BEKASI (Arrahmah.com) – Ketua Front Pembela Islam (FPI) Bekasi Raya Murhali Barda resah dengan maraknya kampanye hitam jelang Pemilihan Kepala Daerah (Pilkada) Kota Bekasi, Jawa Barat. Menurutnya, kampanye itu tidak lagi menyerang pribadi calon tapi sudah mengatasnamakan agama.
Pernyataan Murhali ini terkait dengan aksi unjuk rasa yang dilakukan sekelompok orang yang menamakan dirinya Gerakan Wanita Antipoligami (Gerwap), Rabu (12/12) di Jalan Ahmad Yani, Kota Bekasi. Bahkan kata dia, pengunjuk rasa sudah sampai menggunakan pakaian dalam wanita sebagai masker dalam aksinya.

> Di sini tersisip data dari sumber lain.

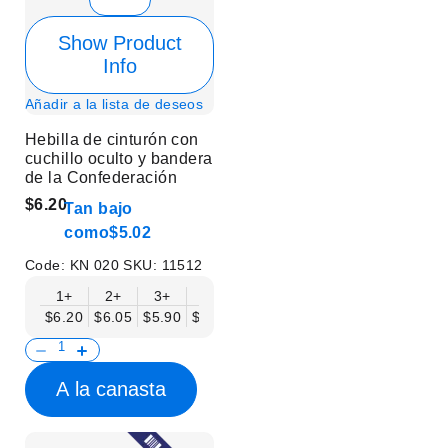
Show Product
Info
Añadir a la lista de deseos
Hebilla de cinturón con
cuchillo oculto y bandera
de la Confederación
$6.20
Tan bajo
como
$5.02
Code:
KN 020
SKU:
11512
1+
2+
3+
6+
9+
12+
15+
18+
$6.20
$6.05
$5.90
$5.75
$5.61
$5.46
$5.31
$5.16
$
A la canasta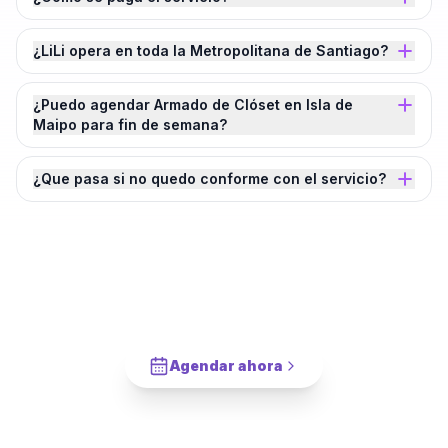
¿LiLi opera en toda la Metropolitana de Santiago?
¿Puedo agendar Armado de Clóset en Isla de
Maipo para fin de semana?
¿Que pasa si no quedo conforme con el servicio?
¿Agendamos tu
Armado de Clóset
en
Isla de Maipo
?
Cotiza en 2 minutos. Paga solo cuando este completado.
Agendar ahora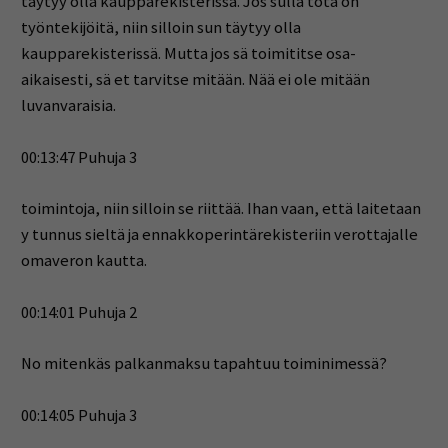
täytyy olla kaupparekisterissä. Jos sulla tota on
työntekijöitä, niin silloin sun täytyy olla
kaupparekisterissä. Mutta jos sä toimititse osa-
aikaisesti, sä et tarvitse mitään. Nää ei ole mitään
luvanvaraisia.
00:13:47 Puhuja 3
toimintoja, niin silloin se riittää. Ihan vaan, että laitetaan
y tunnus sieltä ja ennakkoperintärekisteriin verottajalle
omaveron kautta.
00:14:01 Puhuja 2
No mitenkäs palkanmaksu tapahtuu toiminimessä?
00:14:05 Puhuja 3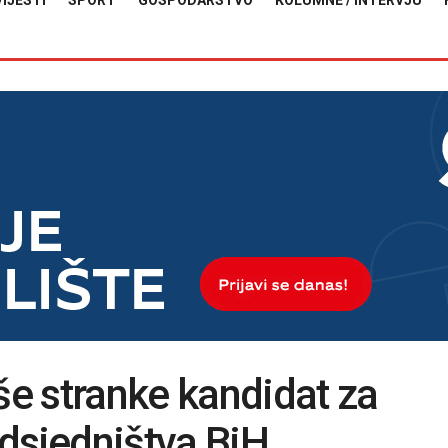
VIJESTI
SPORT
GOSPODARSTVO
KOLUMNE / INTERVJU
še stranke kandidat za
dsjedništva BiH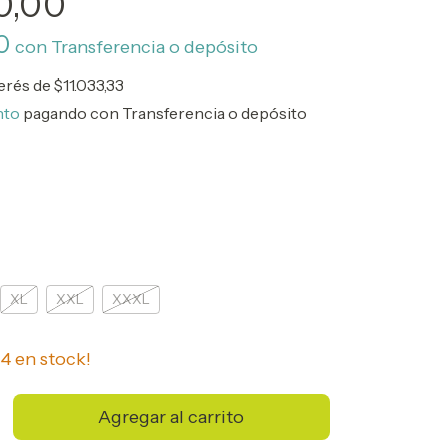
0,00
00
con
Transferencia o depósito
terés de
$11.033,33
nto
pagando con Transferencia o depósito
XL
XXL
XXXL
n
4
en stock!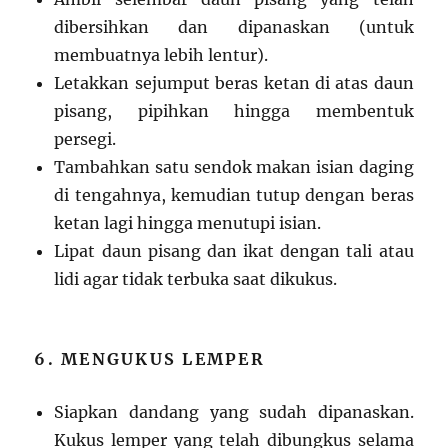
dibersihkan dan dipanaskan (untuk
membuatnya lebih lentur).
Letakkan sejumput beras ketan di atas daun
pisang, pipihkan hingga membentuk
persegi.
Tambahkan satu sendok makan isian daging
di tengahnya, kemudian tutup dengan beras
ketan lagi hingga menutupi isian.
Lipat daun pisang dan ikat dengan tali atau
lidi agar tidak terbuka saat dikukus.
6. MENGUKUS LEMPER
Siapkan dandang yang sudah dipanaskan.
Kukus lemper yang telah dibungkus selama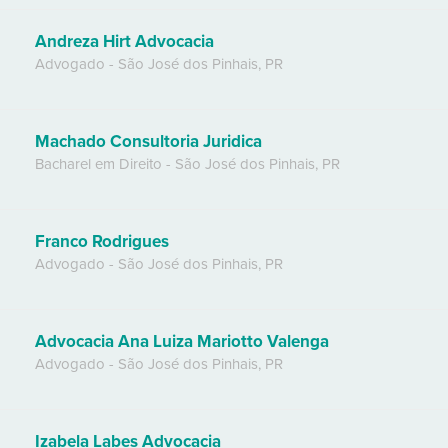
Andreza Hirt Advocacia
Advogado
-
São José dos Pinhais
,
PR
Machado Consultoria Juridica
Bacharel em Direito
-
São José dos Pinhais
,
PR
Franco Rodrigues
Advogado
-
São José dos Pinhais
,
PR
Advocacia Ana Luiza Mariotto Valenga
Advogado
-
São José dos Pinhais
,
PR
Izabela Labes Advocacia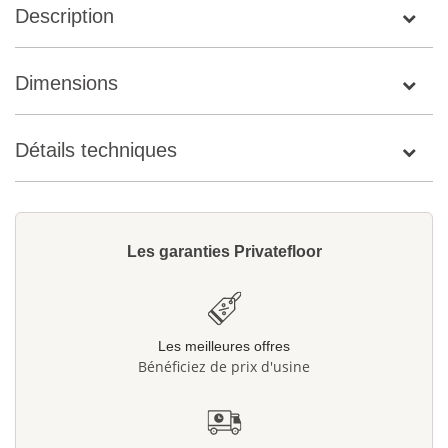
Description
Dimensions
Détails techniques
Les garanties Privatefloor
Les meilleures offres
Bénéficiez de prix d'usine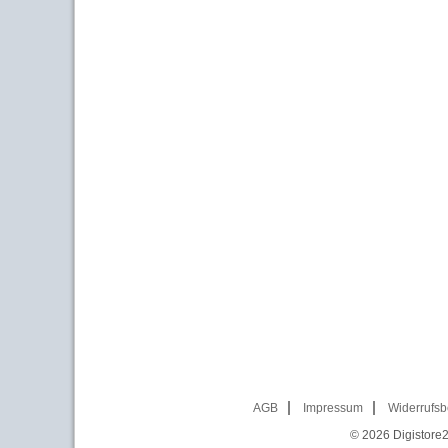
AGB
Impressum
Widerrufsb
© 2026
Digistore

“Kenapa harus syariat yang digembor-gemborkan? Katanya anti poligami, tapi kok malah anti syariat? Ini sudah tidak benar,” tegas Murhali di Bekasi, Jumat (14/12) seperti dilansir jpnn.
Murhali mencurigai di balik Gewap ada muatan politik untuk menjatuhkan salah satu pasangan calon. Kata dia, jika ingin menarik simpati pemilih sebaiknya tidak menghancurkan syariat Islam.
“Pernyataan saya ini tidak membela siapapun. Tapi jujur saya tidak terima dengan aksi Anti Poligami kemarin. Aksi itu sudah kurang ajar. Saya ingin tahu siapa aktor di belakangnya? Saya ingin datangi. Kalau ingin menjatuhkan lawan politik, jangan dengan cara seperti itu. Cari yang lebih kreatif. Katanya Soekarnois. Tapi kok mereka malah menolak poligami. Soekarno saja istrinya banyak. Tapi dia mampu memimpin istri-istrinya secara adil,” papar Murhali.
Sebelumnya, mantan Rektor Universitas Islam 45 (Unisma) Bekasi Haris Budiyono juga mengungkapkan terjadinya kampanye hitam. “Hampir di semua ajang Pilkada, aksi black campaign muncul. Karena pada umumnya para kandidat maupun tim sukses mencoba mencari kelemahan lawan-lawannya. Terlebih kepada lawan yang dianggap punya kekuatan dan peluang lebih kuat,” ungkap Haris.
Namun, Haris yang kini aktif sebagai Kepala Pusat Kajian Otonomi dan Pembangunan Daerah (Puskopda) Unisma Bekasi ini berkeyakinan bahwa masyarakat Bekasi sudah cerdas dalam memilih. Munculnya opini yang bernuansa black campaign tidak mempengaruhi sikap masyarakat. “Mereka sudah mampu membedakan mana yang black campaign, mana yang memang memiliki kapasitas dalam memimpin Bekasi ke depan,” ujar Haris.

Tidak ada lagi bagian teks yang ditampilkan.